▶ Data for this exercise
══════

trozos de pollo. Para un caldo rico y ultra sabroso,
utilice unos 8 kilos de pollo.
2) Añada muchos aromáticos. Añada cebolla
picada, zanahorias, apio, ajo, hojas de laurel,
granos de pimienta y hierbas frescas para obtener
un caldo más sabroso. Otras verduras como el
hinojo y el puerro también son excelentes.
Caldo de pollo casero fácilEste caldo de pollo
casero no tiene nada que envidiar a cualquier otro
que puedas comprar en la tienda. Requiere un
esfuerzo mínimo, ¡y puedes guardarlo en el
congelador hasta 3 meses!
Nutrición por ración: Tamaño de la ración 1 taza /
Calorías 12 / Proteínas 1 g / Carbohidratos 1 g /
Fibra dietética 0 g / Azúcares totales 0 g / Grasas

══════

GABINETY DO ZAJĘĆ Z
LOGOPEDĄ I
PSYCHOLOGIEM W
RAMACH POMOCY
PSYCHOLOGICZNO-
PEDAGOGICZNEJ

══════

▶ Required action
Go through the entries above and pull out each line with "caldo" in it.

▶ Solution below
trozos de pollo. Para un caldo rico y ultra sabroso,
un caldo más sabroso. Otras verduras como el
Caldo de pollo casero fácilEste caldo de pollo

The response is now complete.